I know I say this on almost every Friday but boy am I glad it’s Friday.
That being said it was only a matter of time before I missed one of my Suggested Blog Reading posts. Being out of the country for the first half of this week certainly caused some bumps in my normal routine. Hopefully I’m back on track and shouldn’t miss another post 😉
I’d also like to take a moment to congradulate fellow blogger and CTO of Whitehat Security Jeremiah Grossman on being named to the 2007 InfoWorld CTO 25 list. He’s in good company for sure.
Here’s the list:
How to rate the value of your websites (Road to Website Security part 2) – Part two in the series.
Part 1 (How to find your websites) of the series describes a process for website discovery. This piece (part 2) describes a methodology for rating the value of a website to the business that many of our customers have found helpful. Website asset valuation is a necessary step towards overall website security because not all websites are created equal. Some websites host highly sensitive information, others only contain marketing brochure-ware. Some websites transact million of dollars each day, others make no money or maybe a little with Google AdSense. The point is we all have limited security resources (time, money, people) so we need to prioritize and focus on the areas that offer the best risk reducing ROI.
Lets talk vulnerability discovery – Another quality post by Jeremiah.
Last year I began talking about how vulnerability “discovery” is becoming more important than disclosure as we move into the Web 2.0 era. Unlike traditional software, web applications are hosted on someone else’s servers. Attempts to find vulnerabilities, even with honest intentions, on computers other than your own is potentially illegal. Eric McCarty and Daniel Cuthbert serve as examples as covered by Robert Lemos from SecurityFocus. Whatever your opinion on the issues, few outside web application security field appreciate the finer points or understand the potential long term affects. People have been listening though.
stealth techniques – syn – Good review of how powerful hping is.
This is a series of three to come articles about stealth scanning, everything that I am going to present is hping oriented so if you want to learn this techniques you’d better get a copy of hping.
This method is invoked when you add nmap the -sS parameter… so let’s start…
Encrypt a file in Windows – Reminder on how to hide your files from prying eyes.
If you’re sharing a computer with other users and don’t want them to read certain files, you’re going to need a decent protection mechanism. Fortunately, Windows provides a built-in encryption mechanism that protects your files at the file system level.
Windows Encrypting File System provides a file encryption technology used to store encrypted files on NTFS file system. Once you encrypt a file or folder, you work with the encrypted file or folder just as you normally do. This means that you do not have to manually decrypt the encrypted file before you can use it.

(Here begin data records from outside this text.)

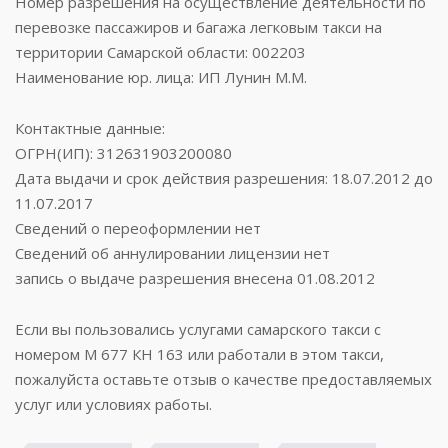
Номер разрешения на осуществление деятельности по
перевозке пассажиров и багажа легковым такси на
территории Самарской области: 002203
Наименование юр. лица: ИП Лунин М.М.
Контактные данные:
ОГРН(ИП): 312631903200080
Дата выдачи и срок действия разрешения: 18.07.2012 до
11.07.2017
Сведений о переоформлении нет
Сведений об аннулировании лицензии нет
запись о выдаче разрешения внесена 01.08.2012
Если вы пользовались услугами самарского такси с
номером М 677 КН 163 или работали в этом такси,
пожалуйста оставьте отзыв о качестве предоставляемых
услуг или условиях работы.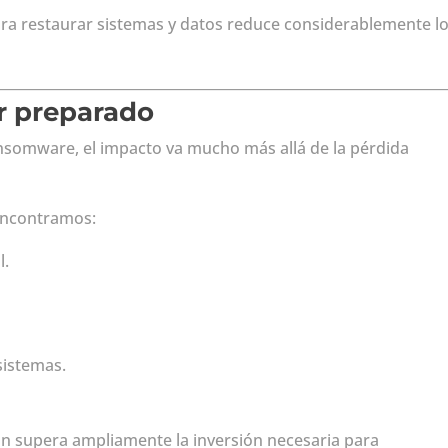
ra restaurar sistemas y datos reduce considerablemente l
ar preparado
somware, el impacto va mucho más allá de la pérdida
encontramos:
l.
sistemas.
ón supera ampliamente la inversión necesaria para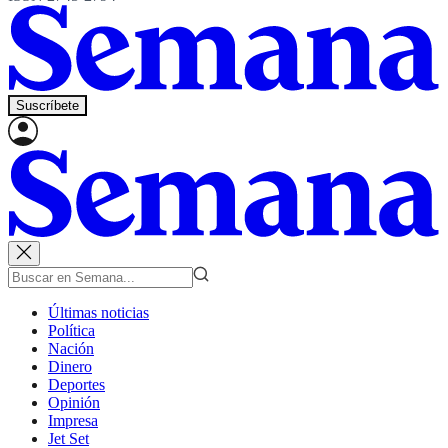
Suscríbete
Últimas noticias
Política
Nación
Dinero
Deportes
Opinión
Impresa
Jet Set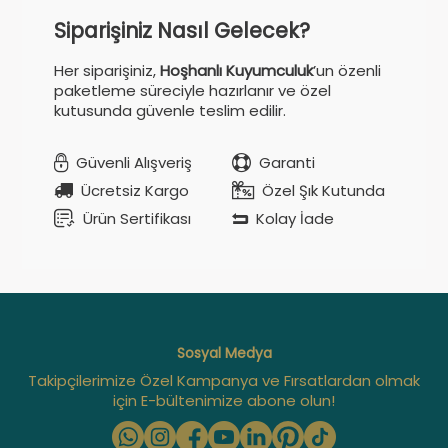
Siparişiniz Nasıl Gelecek?
Her siparişiniz,
Hoşhanlı Kuyumculuk
’un özenli
paketleme süreciyle hazırlanır ve özel
kutusunda güvenle teslim edilir.
Güvenli Alışveriş
Garanti
Ücretsiz Kargo
Özel Şık Kutunda
Ürün Sertifikası
Kolay İade
Sosyal Medya
Takipçilerimize Özel Kampanya ve Fırsatlardan olmak
için E-bültenimize abone olun!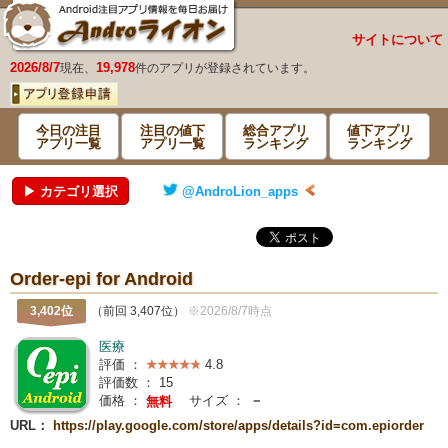
サイトについて
2026/8/7
19,978
現在、
件のアプリが登録されています。
今日の注目
注目の値下
総合アプリ
値下アプリ
アプリ一覧
アプリ一覧
ランキング
ランキング
▶ カテゴリ選択
@AndroLion_apps
Order-epi for Android
3,402位
（前回 3,407位）
※2026/8/7時点
医療
評価 ：
4.8
評価数 ：
15
価格 ：
サイズ ：
－
無料
URL：
https://play.google.com/store/apps/details?id=com.epiorder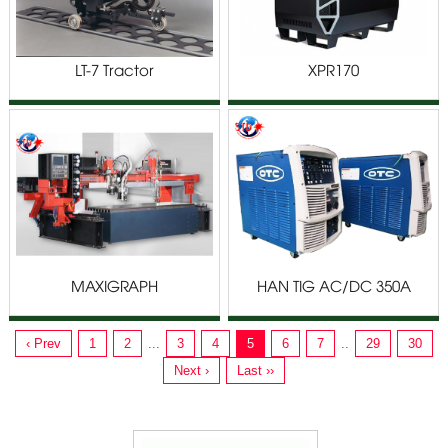
LT-7 Tractor
XPR170
MAXIGRAPH
HÀN TIG AC/DC 350A
OTC
‹ Prev
1
2
...
3
4
5
6
7
..
29
30
Next ›
Last ››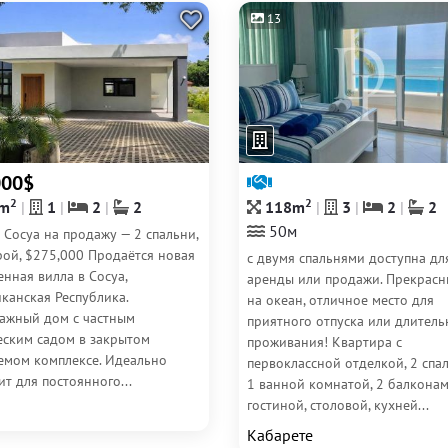
13
000$
2
2
m
1
2
2
118m
3
2
2
50м
 Сосуа на продажу — 2 спальни,
рой, $275,000 Продаётся новая
с двумя спальнями доступна дл
нная вилла в Сосуа,
аренды или продажи. Прекрасн
канская Республика.
на океан, отличное место для
ажный дом с частным
приятного отпуска или длитель
еским садом в закрытом
проживания! Квартира с
емом комплексе. Идеально
первоклассной отделкой, 2 спа
т для постоянного...
1 ванной комнатой, 2 балконам
гостиной, столовой, кухней...
Кабарете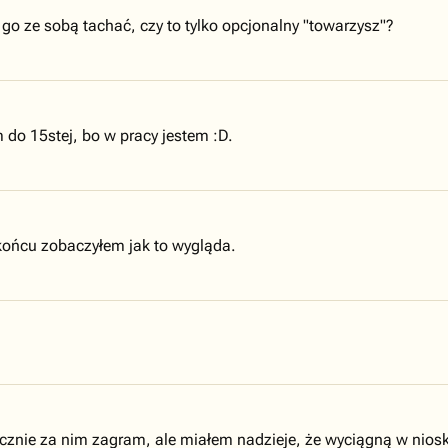
go ze sobą tachać, czy to tylko opcjonalny "towarzysz"?
 do 15stej, bo w pracy jestem :D.
 końcu zobaczyłem jak to wygląda.
ycznie za nim zagram, ale miałem nadzieje, że wyciągną w niosk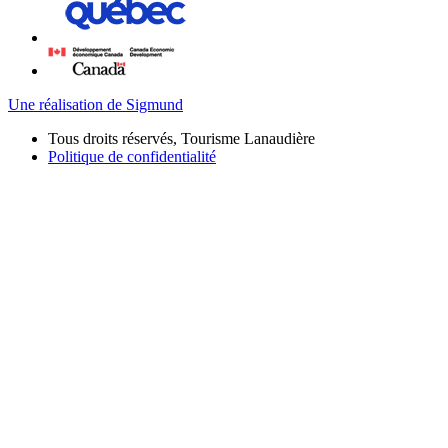
Une réalisation de Sigmund
Tous droits réservés, Tourisme Lanaudière
Politique de confidentialité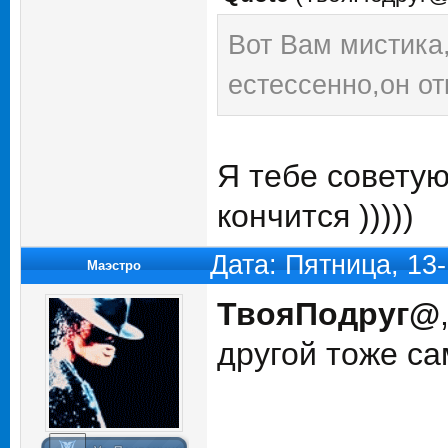
Вот Вам мистика
естессенно,он о
Я тебе советую
кончится )))))
Дата: Пятница, 13
Маэстро
ТвояПодруг@
другой тоже с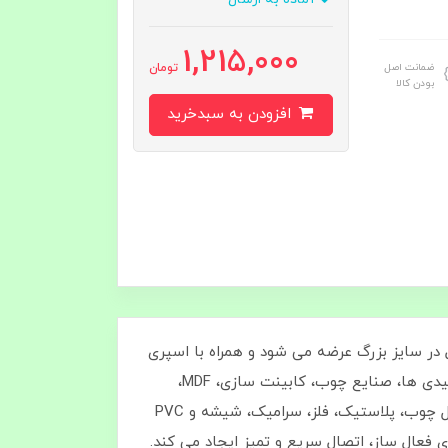
1,215,000
ضمانت اصل
تومان
بودن کالا
افزودن به سبدخرید
 در سایز بزرگ عرضه می‌ شود و همراه با اسپری
فعال‌ ساز، عملکرد سریع‌ تری ارائه می‌ دهد. بسته حاضر شامل ۵ عدد چسب ۱۲۳ جانسون بزرگ است و برای کارگاه‌ ها، تولیدی‌ ها، صنایع چوب، کابینت‌ سازی، MDF،
کارهای فنی و تعمیرات روزمره انتخاب ایده‌ آل محسوب می‌ شود.این چسب قدرت چسبندگی بالایی روی متریال‌ هایی مثل چوب، پلاستیک، فلز، سرامیک، شیشه و PVC
فعال‌ ساز، اتصال سریع و تمیز ایجاد می‌ کند.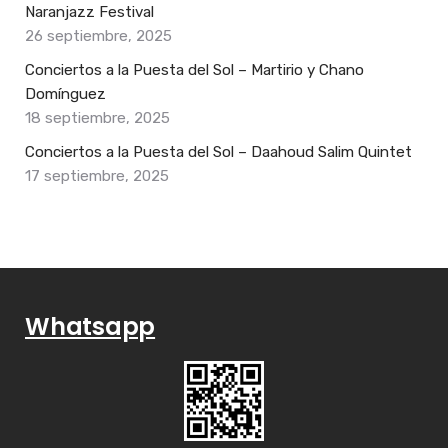
Naranjazz Festival
26 septiembre, 2025
Conciertos a la Puesta del Sol – Martirio y Chano
Domínguez
18 septiembre, 2025
Conciertos a la Puesta del Sol – Daahoud Salim Quintet
17 septiembre, 2025
Whatsapp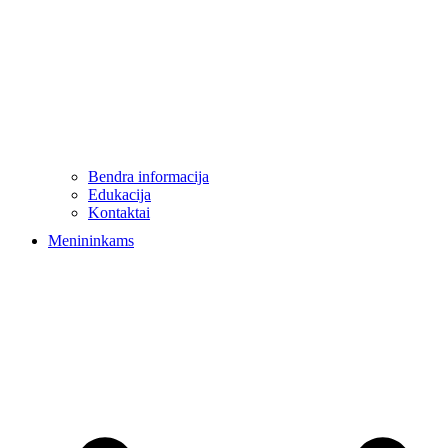
Bendra informacija
Edukacija
Kontaktai
Menininkams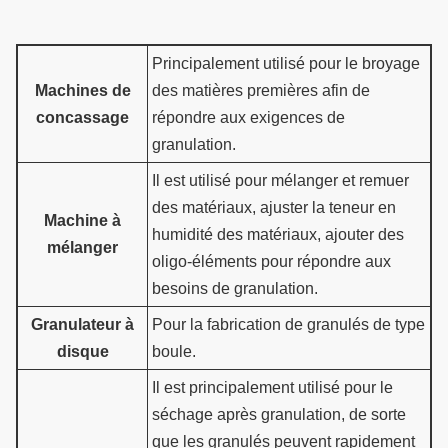
Principalement utilisé pour le broyage
Machines de
des matières premières afin de
concassage
répondre aux exigences de
granulation.
Il est utilisé pour mélanger et remuer
des matériaux, ajuster la teneur en
Machine à
humidité des matériaux, ajouter des
mélanger
oligo-éléments pour répondre aux
besoins de granulation.
Granulateur à
Pour la fabrication de granulés de type
disque
boule.
Il est principalement utilisé pour le
séchage après granulation, de sorte
que les granulés peuvent rapidement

On remote log injection attacks – Daniel actually showed me, on his laptop, just how easy it was to make this happen. I was amazed, as were the people running the projects involved, how easy it was to inject bogus data. Luckily Daniel is a good guy and let the proper people know about the issue prior to releasing his paper 🙂
A fun paper on remote log injection attacks from Daniel Cid (of OSSEC fame): “the goal of this document is to show some of the most common problems with log injections that we need to be aware when developing programs that parse log messages.”
Recommended Windows Audit Logging Policy – This is a great post. People ask me all the time what types of events they should be logging. The ideal answer is “all logs” but in some environments this isn’t possible or practical. This article gives you some good suggestions on key events to log.
Here is a great post from Randy Smith on preferred Windows logging policy. This is indeed a very common question we face: what logging to enable (my guide on what logging to enable to assist with PCI compliance is coming soon)
Priamos Project – SQL Injector and Scanner – Interesting tool to try out. There is also a demo video to learn more.
You can search for SQL Injection vulnerabilities and inject vulnerable string to get all Database names, Tables and Column data with the injector module.
You should only use PRIAMOS to test the security vulnerabilities of your own web applications (obviously).
Matasano Preps ‘Firewall Mixer’ – I’m anxious to give this a try. Since it runs on VMWare it will be quite easy to evaluate and implement.
The new Clockwork software, currently in beta, provides centralized and easier-to-understand control and change management for multiple vendors’ firewalls. Firewalls are typically manually configured and managed separately. “The problem enterprises have is that they have 200 firewalls from multiple vendors and no control or change management for what the rules are, let alone any understanding of what all those rules mean and why they’re there,” says Thomas Ptacek, principal and founder of Matasano.